GIVEN ENTRIES:
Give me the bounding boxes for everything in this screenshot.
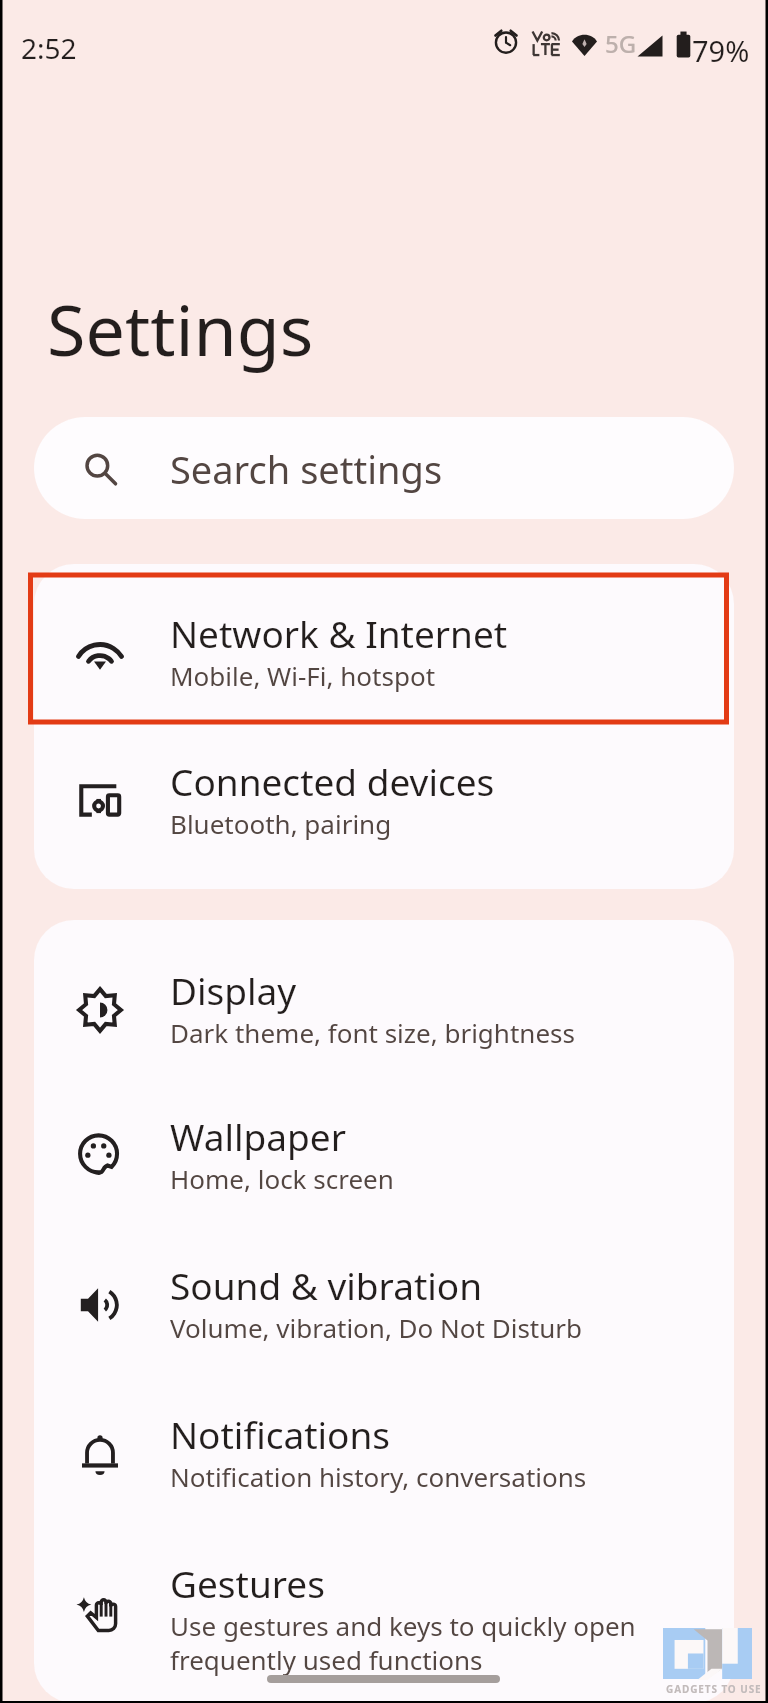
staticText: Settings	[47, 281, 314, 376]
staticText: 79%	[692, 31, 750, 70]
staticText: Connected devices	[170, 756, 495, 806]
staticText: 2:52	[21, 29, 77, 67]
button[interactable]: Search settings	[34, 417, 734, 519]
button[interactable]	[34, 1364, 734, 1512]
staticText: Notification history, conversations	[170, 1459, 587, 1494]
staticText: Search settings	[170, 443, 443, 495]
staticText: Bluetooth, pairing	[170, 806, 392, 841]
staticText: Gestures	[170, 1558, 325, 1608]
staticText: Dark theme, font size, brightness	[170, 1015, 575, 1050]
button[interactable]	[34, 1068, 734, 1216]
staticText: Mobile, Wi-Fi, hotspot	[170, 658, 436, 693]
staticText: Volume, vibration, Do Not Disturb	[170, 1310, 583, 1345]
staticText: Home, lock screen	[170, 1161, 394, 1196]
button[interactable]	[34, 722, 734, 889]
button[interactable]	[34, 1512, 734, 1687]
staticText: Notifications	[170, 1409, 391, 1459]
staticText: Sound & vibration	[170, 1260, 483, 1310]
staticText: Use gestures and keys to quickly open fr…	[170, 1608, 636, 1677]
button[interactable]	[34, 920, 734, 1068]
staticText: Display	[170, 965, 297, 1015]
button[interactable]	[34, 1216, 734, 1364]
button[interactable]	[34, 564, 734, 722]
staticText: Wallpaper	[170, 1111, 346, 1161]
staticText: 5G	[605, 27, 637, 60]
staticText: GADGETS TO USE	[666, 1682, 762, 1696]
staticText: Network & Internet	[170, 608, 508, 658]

WHAT TO DO: Tell me how many lines of the records include the word "vibration", and say nothing else.

ANSWER BOX: 2